0
votes

I'm working on optimizing an excel report I have that takes in data from three different sources (two of which are large). I am using power query to do all my sumifs and countifs ahead of time to minimize the calculations in excel.

The problem is, it seems to be running slower in power query. Here is a countifs I did:

Custom Column:

List.Count(
Table.SelectRows(
    damages,
    (InnerTable) => InnerTable[locator_id] = [Trainee]
    and 
    InnerTable[defect date] <= [Date of the Training]
)[workday_id]
)

This column is being added to a table that has 1,200 rows. The table I am counting from (damages) is two appended tables totaling 80,000 rows. It's taking over 10 minutes to run this query (with just that calculation, haven't added the others yet).
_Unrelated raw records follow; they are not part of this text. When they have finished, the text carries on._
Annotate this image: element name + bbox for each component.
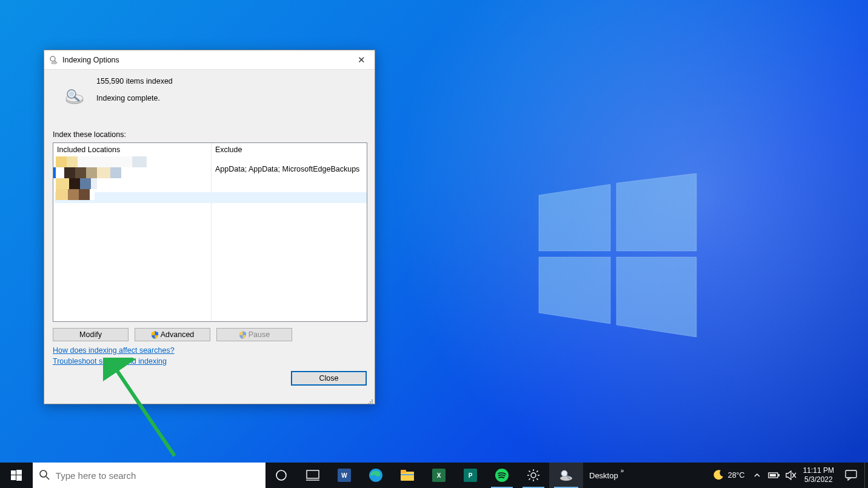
svg-rect-22 — [16, 475, 22, 481]
svg-line-41 — [536, 471, 538, 472]
svg-rect-26 — [307, 470, 319, 478]
taskbar-clock[interactable]: 11:11 PM 5/3/2022 — [800, 466, 838, 484]
advanced-button[interactable]: Advanced — [135, 328, 210, 341]
svg-point-33 — [531, 473, 536, 478]
troubleshoot-link[interactable]: Troubleshoot search and indexing — [53, 357, 167, 366]
svg-point-23 — [40, 470, 47, 477]
desktop-toolbar-label: Desktop — [589, 471, 618, 480]
svg-rect-15 — [368, 403, 369, 404]
svg-point-4 — [50, 56, 55, 61]
taskbar-search[interactable] — [33, 463, 265, 488]
file-explorer-taskbar-icon[interactable] — [392, 463, 423, 488]
tray-overflow-button[interactable] — [749, 463, 766, 488]
pause-button: Pause — [216, 328, 292, 341]
locations-listbox[interactable]: Included Locations — [53, 142, 367, 322]
pause-button-label: Pause — [249, 330, 270, 339]
svg-rect-17 — [372, 403, 373, 404]
start-button[interactable] — [0, 463, 33, 488]
svg-rect-31 — [401, 474, 414, 475]
advanced-button-label: Advanced — [161, 330, 195, 339]
svg-point-25 — [276, 470, 286, 480]
weather-widget[interactable]: 28°C — [710, 463, 749, 488]
moon-icon — [713, 469, 724, 482]
exclude-row[interactable]: AppData; AppData; MicrosoftEdgeBackups — [212, 164, 367, 175]
svg-point-42 — [560, 476, 572, 481]
spotify-taskbar-icon[interactable] — [486, 463, 518, 488]
search-input[interactable] — [56, 470, 265, 481]
svg-point-6 — [51, 62, 57, 64]
edge-taskbar-icon[interactable] — [360, 463, 392, 488]
taskbar: W X P Desktop » 28°C — [0, 463, 868, 488]
battery-icon[interactable] — [766, 463, 783, 488]
dialog-titlebar[interactable]: Indexing Options ✕ — [44, 50, 375, 70]
svg-rect-13 — [370, 401, 371, 403]
uac-shield-icon — [239, 331, 247, 339]
word-taskbar-icon[interactable]: W — [329, 463, 360, 488]
desktop-toolbar[interactable]: Desktop » — [583, 463, 630, 488]
indexing-options-dialog: Indexing Options ✕ 155,590 items indexed… — [44, 50, 375, 404]
close-button[interactable]: Close — [292, 372, 366, 385]
uac-shield-icon — [151, 331, 159, 339]
dialog-title: Indexing Options — [62, 56, 348, 64]
svg-rect-50 — [846, 470, 856, 478]
svg-line-39 — [536, 478, 538, 480]
indexing-options-icon — [49, 55, 59, 65]
task-view-button[interactable] — [297, 463, 329, 488]
modify-button[interactable]: Modify — [53, 328, 129, 341]
svg-rect-16 — [370, 403, 371, 404]
resize-grip-icon[interactable] — [367, 396, 373, 403]
modify-button-label: Modify — [79, 330, 102, 339]
svg-rect-14 — [372, 401, 373, 403]
settings-taskbar-icon[interactable] — [518, 463, 549, 488]
indexing-status-icon — [53, 77, 96, 107]
publisher-taskbar-icon[interactable]: P — [455, 463, 486, 488]
dialog-close-button[interactable]: ✕ — [348, 50, 375, 70]
show-desktop-button[interactable] — [864, 463, 868, 488]
chevron-right-icon: » — [621, 467, 624, 474]
action-center-button[interactable] — [838, 463, 864, 488]
column-header-included[interactable]: Included Locations — [53, 143, 211, 156]
svg-rect-20 — [16, 470, 22, 475]
indexing-options-taskbar-icon[interactable] — [549, 463, 583, 488]
svg-line-38 — [529, 471, 530, 472]
svg-rect-46 — [778, 474, 780, 476]
clock-date: 5/3/2022 — [803, 475, 834, 484]
svg-rect-47 — [770, 474, 776, 476]
svg-rect-30 — [401, 470, 406, 473]
svg-line-40 — [529, 478, 530, 480]
volume-icon[interactable] — [783, 463, 800, 488]
excel-taskbar-icon[interactable]: X — [423, 463, 455, 488]
weather-temp: 28°C — [728, 471, 745, 480]
items-indexed-count: 155,590 items indexed — [96, 77, 366, 85]
indexing-status-text: Indexing complete. — [96, 94, 366, 102]
search-icon — [33, 469, 56, 482]
cortana-button[interactable] — [265, 463, 297, 488]
svg-rect-29 — [401, 472, 414, 481]
locations-label: Index these locations: — [53, 130, 366, 139]
how-indexing-link[interactable]: How does indexing affect searches? — [53, 346, 175, 355]
svg-rect-19 — [11, 470, 16, 475]
svg-rect-12 — [372, 399, 373, 401]
column-header-exclude[interactable]: Exclude — [212, 143, 367, 156]
svg-point-10 — [69, 92, 74, 96]
svg-line-24 — [46, 476, 49, 480]
clock-time: 11:11 PM — [803, 466, 834, 475]
svg-rect-21 — [11, 475, 16, 480]
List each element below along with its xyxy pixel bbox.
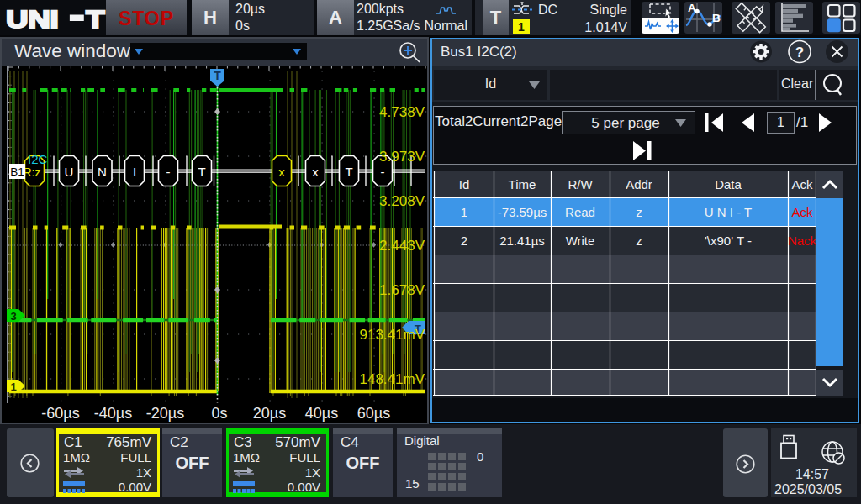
svg-text:0s: 0s [211,405,227,422]
svg-text:x: x [312,165,319,179]
svg-text:3: 3 [10,310,16,323]
svg-text:-60µs: -60µs [41,405,79,422]
svg-text:1.678V: 1.678V [379,282,425,298]
svg-text:4.738V: 4.738V [379,104,425,120]
svg-text:3.973V: 3.973V [379,149,425,165]
svg-text:-: - [166,165,171,179]
svg-text:T: T [214,69,221,82]
svg-text:B1: B1 [10,165,24,178]
svg-text:20µs: 20µs [253,405,286,422]
svg-text:-: - [381,165,385,179]
svg-text:T: T [198,165,205,179]
svg-text:UNI: UNI [6,5,58,33]
svg-text:?: ? [795,45,804,60]
svg-text:40µs: 40µs [305,405,338,422]
svg-text:-20µs: -20µs [146,405,184,422]
svg-text:1: 1 [10,381,16,393]
svg-text:R:z: R:z [24,165,41,179]
svg-text:-40µs: -40µs [94,405,132,422]
svg-text:T: T [86,5,104,33]
svg-text:I2C: I2C [28,152,48,166]
svg-text:T: T [345,165,352,179]
svg-text:A: A [688,2,696,14]
svg-text:x: x [278,165,285,179]
svg-text:N: N [98,165,107,179]
svg-text:I: I [133,165,136,179]
svg-text:B: B [712,12,721,24]
svg-text:60µs: 60µs [357,405,390,422]
svg-text:913.41mV: 913.41mV [360,327,425,343]
svg-text:148.41mV: 148.41mV [360,371,425,387]
svg-text:U: U [65,165,74,179]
There's a counter in the bottom that totals the size that's loaded, and it gets over 8GB before being loaded (despite all my csvs being 100 mb total).

One thing I noticed, while building up the query, it was very fast until I added List.Count. It appears that final aspect of the query is significantly slowing it down.

I've tried playing around with doing a Table.RowCount instead of converting to list and counting that. I've tried various settings for the damages table, both loading into data model and not. Fast Load doesn't appear to make a difference either.

I just timed it with fast load. Took 32 seconds to load the first 25 rows, and that's just with one calculation.

Edit: I've also taken out the append for the damages table. No change in performance.

Edit #2: per the request below, attached are sample data and the queries.
It's simplified and sanitized, but it has the same performance issues. Both preview and load are agonizingly slow.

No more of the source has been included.